By Judy Martel · Bankrate.com
Thursday, September 20, 2012
Posted: 10 am ET

It might seem like an insurmountable task, but paying off your mortgage early can be done. The question is, should you? The answer depends on many factors, including other household debt, investments, mortgage rates and age of the homeowners. But for those in the position to do so, the satisfaction of ditching a long-term debt is hard to beat.

Greg McBride, senior financial analyst at Bankrate, says the percentage of homeowners who can afford to pay off their mortgage early is small. "I can make a stronger argument against it," he says. "Paying off a low-rate, tax-deductible loan is very low on the list of financial priorities for most people." Most homeowners haven’t even come close to maxing out retirement accounts or saving an adequate emergency fund, he notes. Many are also carrying too much high-interest credit card debt.

He describes two scenarios where homeowners might pay off or pay down a mortgage early. One is a borrower whose loan balance is between the cutoff amount for a jumbo mortgage and conforming mortgage (generally, mortgages of less than $417,000 are conforming).
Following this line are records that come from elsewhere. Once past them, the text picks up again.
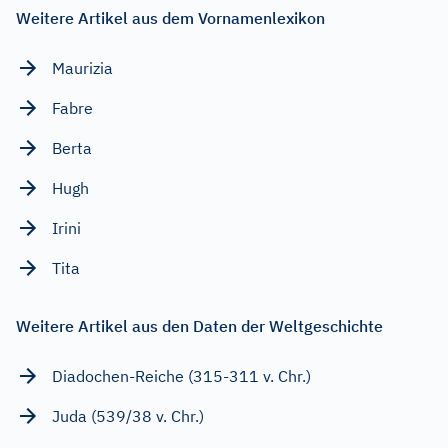
Weitere Artikel aus dem Vornamenlexikon
Maurizia
Fabre
Berta
Hugh
Irini
Tita
Weitere Artikel aus den Daten der Weltgeschichte
Diadochen-Reiche (315-311 v. Chr.)
Juda (539/38 v. Chr.)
In that case, it would make sense to pay down the loan in order to qualify for the lower-rate mortgage.

Another example would be the homeowner who has maxed out retirement accounts, has no other high-cost debt, an adequate emergency savings account, and is not saving to put a child or grandchild through school or for any other major expenses. "Then it might make sense, particularly if your loan balance is low enough that the tax deduction isn't worth it, or if you are unable to refinance," McBride says. "The benefit of eliminating a monthly payment is that you're freeing up a significant amount of money in your monthly budget."

Read the stories of three homeowners who paid off their mortgages early, and use this calculator to determine if you can do it.

If you've paid off your mortgage or paid it down, tell us how and why you did it.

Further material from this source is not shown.